Variant of Gödel sentence

Question

Let's take Peano Arithmetic for concreteness. Gödel's sentence $G$ indirectly talks about itself and says "I am not a PA-theorem." Then we come to the conclusion that $G$ cannot be a PA-theorem (since PA proves only true things), and hence $G$ is true.

What about a sentence $H$ that says "I am a PA-theorem"? I think I saw on the internet some references about this issue, but now I cannot find them. Can someone provide references?

(Either $H$ is a PA-theorem and it is true, or it is not a PA-theorem and it is false. In either case, it's not so interesting. But which one is it? I think $H$ is false, because, in order to prove $H$, you would first have to prove $H$. In other words, suppose for a contradiction that $H$ has a proof in PA, and let $X$ be the shortest proof. Then, presumably, $X$ would be of the form: "$Y$ is a proof of $H$, hence $H$ is a PA-theorem, hence $H$ holds." But then $Y$ would be a shorter proof.
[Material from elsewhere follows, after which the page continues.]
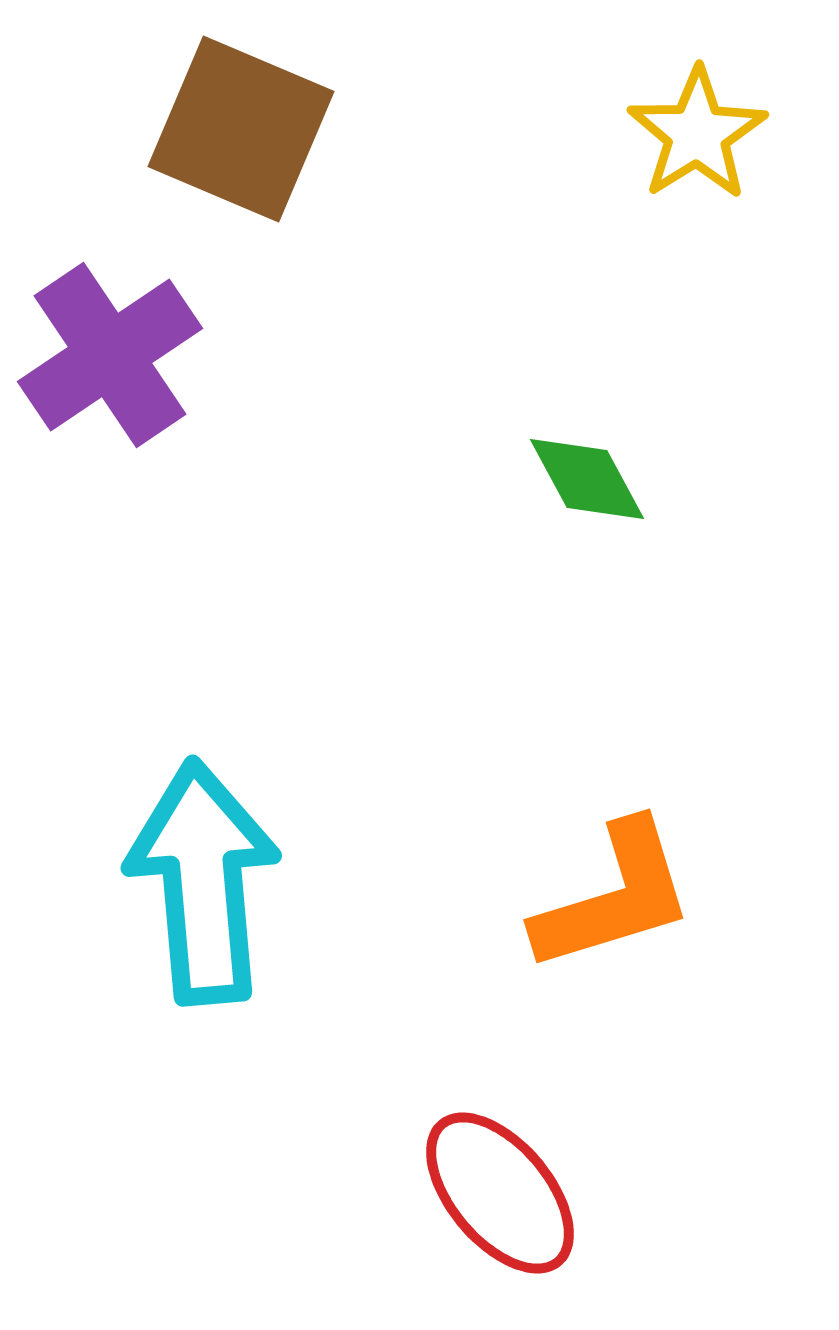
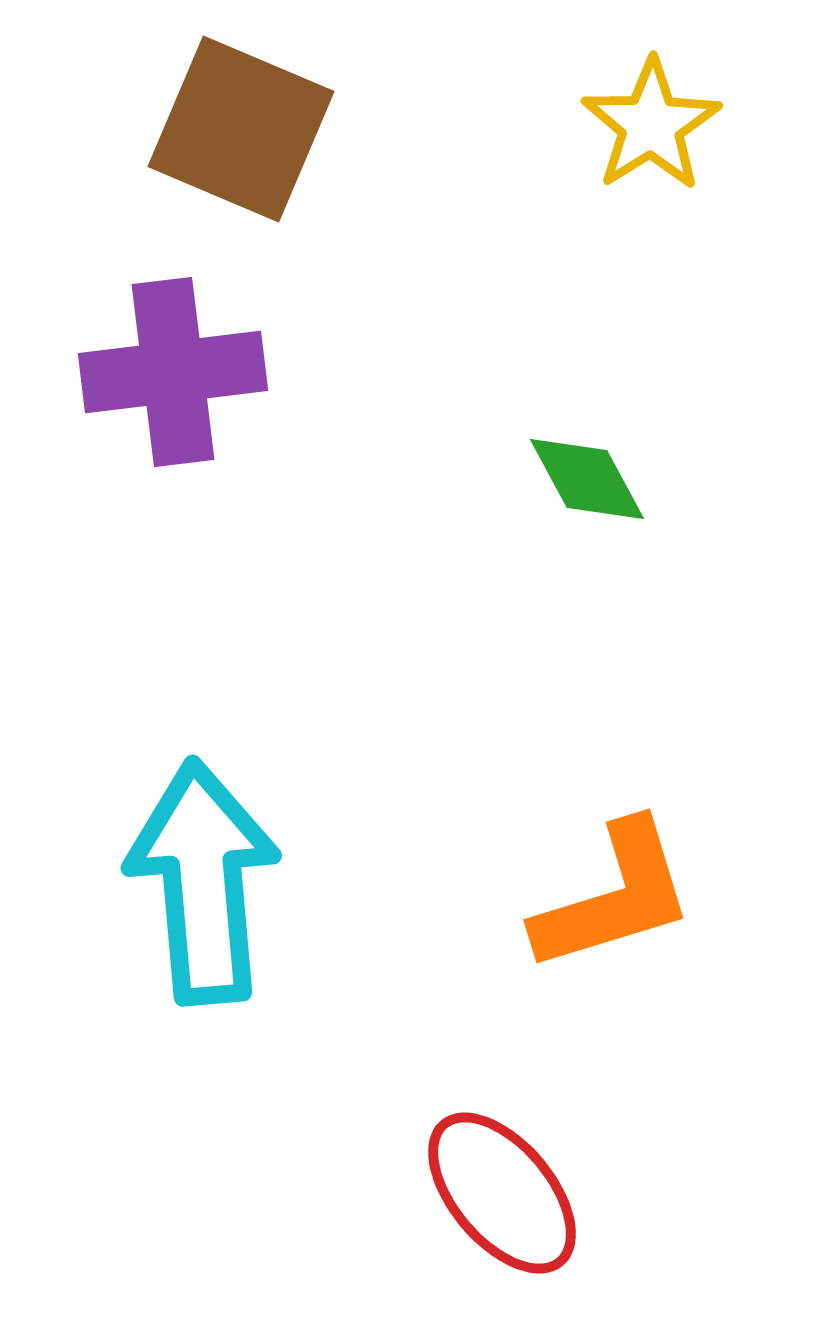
yellow star: moved 46 px left, 9 px up
purple cross: moved 63 px right, 17 px down; rotated 27 degrees clockwise
red ellipse: moved 2 px right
Contradiction.)

Answer 1

The two answers presented above appear to contradict each other - let me resolve that contradiction.

Lob proved that, for all sentences $\varphi$, $$PA\vdash "(PA\vdash\varphi\implies\varphi)"\implies PA\vdash\varphi;$$ if PA proves that, if PA proves $\varphi$ then $\varphi$ is true, then PA proves $\varphi$. Intuitively, any "reasonable" expression of "I am provable" in the language of arithmetic has the property that PA proves that it is true iff it is provable, so any such sentence should be provable.
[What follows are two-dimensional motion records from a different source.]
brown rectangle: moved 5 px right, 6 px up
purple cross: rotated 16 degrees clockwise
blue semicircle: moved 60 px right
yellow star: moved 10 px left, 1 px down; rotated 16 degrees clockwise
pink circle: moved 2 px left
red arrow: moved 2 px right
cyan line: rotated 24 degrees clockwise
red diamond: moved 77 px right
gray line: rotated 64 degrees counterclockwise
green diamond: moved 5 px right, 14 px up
Meanwhile, say that a formula $\psi$ expresses provability if for all sentences $\theta$, $PA\vdash \psi([\theta])$ holds iff $PA\vdash\theta$ (where "$[\cdot]$" is the Goedel number operation).
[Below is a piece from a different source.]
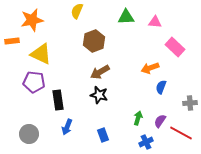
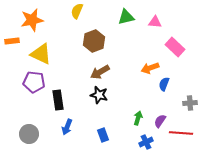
green triangle: rotated 12 degrees counterclockwise
blue semicircle: moved 3 px right, 3 px up
red line: rotated 25 degrees counterclockwise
What Kreisel proved was that there is a formula $\psi$ expressing provability, such that PA does not prove "$\psi($me$)$", the fixed point sentence for $\psi$.

The apparent contradiction is resolved by the following:

Just because $\psi$ expresses provability, doesn't mean that PA proves that $\psi$ expresses provability.

Lob's theorem implies that natural expressions of provability in PA - ones for which PA proves all the relevant basic properties - the resulting interpretation of "I am provable" is, in fact, provable.

Answer 2

Your sentence is constructed to have the property that $$ H \leftrightarrow (\mathsf{PA}\vdash H) $$ In particular, then, PA proves $$ (\mathsf{PA}\vdash H) \to H $$ This is the premise for Löb's theorem which then concludes that PA proves $H$ itself.

So $H$ is true!

Answer 3

According to the Stanford Encyclopedia of Philosophy, this question was raised by Leon Henkin in 1952:

L. Henkin, Problem, J. Symbolic Logic 17 (1952), 160.

Georg Kreisel pointed out that "this depends vitally on how provability is expressed; with different choices, one gets opposite answers":

G. Kreisel, On a problem of Henkin's, Proc. Netherlands Acad. Sci. 56 (1953), 405–406.

Martin Löb showed that, if the arithmetized provability predicate satisfies certain natural conditions, then the Henkin sentence $H$ is provable:

M. H. Löb, Solution of a problem of Leon Henkin, J. Symbolic Logic 20 (1955), 115–116.